Later Jesus comes to Bethany and sees Mary weeping over her brother Lazarus, already four days in the tomb. And, deeply moved, Jesus weeps (John 11:35). Now, he who alone has the authority to say, “Do not weep,” weeps. So he is with us even in our weeping. And he raises Lazarus also from the dead.

Before his own death and resurrection, Jesus raises these three. Then, at the moment of his death, “the tombs were opened, and many bodies of the saints who had fallen asleep were raised” (Matt 27:52).

All of this is to show that Jesus's resurrection is not exclusively a revelation of his own divinity and unique power over death. It is that. But his resurrection is more than that too. His resurrection is for us. In him, we rise from the dead.

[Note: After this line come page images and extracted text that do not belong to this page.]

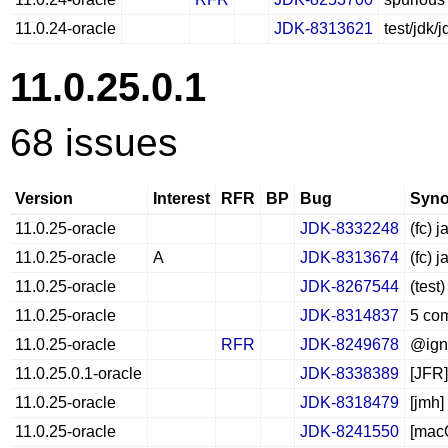
11.0.24-oracle
JDK-8313621
test/jdk
11.0.25.0.1
68 issues
Version
Interest
RFR
BP
Bug
Syno
11.0.25-oracle
JDK-8332248
(fc) 
11.0.25-oracle
A
JDK-8313674
(fc) 
11.0.25-oracle
JDK-8267544
(test
11.0.25-oracle
JDK-8314837
5 com
11.0.25-oracle
RFR
JDK-8249678
@igno
11.0.25.0.1-oracle
JDK-8338389
[JFR]
11.0.25-oracle
JDK-8318479
[jmh]
11.0.25-oracle
JDK-8241550
[macO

If we really believe this, it changes things for us. It changes the consequence of everything for us if we remember that after we die we will rise again and live forever in Christ. We are infinite and everlasting. You only live once, they say, but in Christ you live again forever. I'm telling you, this erases our fear of death and changes our perspective about everything.

It might change what you want to put on your bucket list, for example.

It should change our attitude toward politics. You know someone rightly said that here we have no lasting city, but we seek the city that is to come (Hebrews 13:14).  And the Letter to Diognetus says that, to Christians “every foreign land is a homeland, and every homeland is a foreign land.” Death and resurrection erase distinctions we think are so important.

The resurrection should change our attitude about wealth. What is the point of saving and accumulating great wealth, I wonder, except to increase our comfort on this earth? This earthly and temporal life becomes pretty inconsequential when held up against eternal life (cf. Matt 6:19-20).

The resurrection changes everything. So let us remember the resurrection and be changed by it.